─── TASK DATA

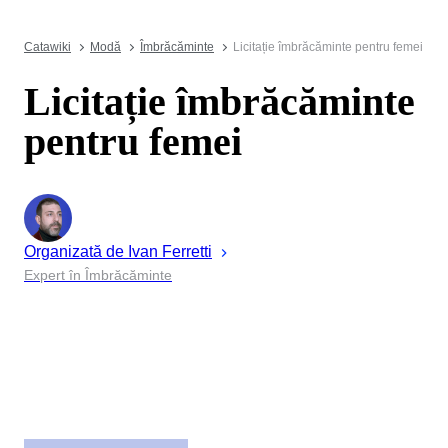
Catawiki
Modă
Îmbrăcăminte
Licitație îmbrăcăminte pentru femei
Licitație îmbrăcăminte
pentru femei
Organizată de
Ivan
Ferretti
Expert în Îmbrăcăminte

──────

(TASK PROMPT) Your copy of the material above should be exact and free of pictures.

(RESPONSE)
Catawiki
Modă
Îmbrăcăminte
Licitație îmbrăcăminte pentru femei
Licitație îmbrăcăminte
pentru femei
Organizată de
Ivan
Ferretti
Expert în Îmbrăcăminte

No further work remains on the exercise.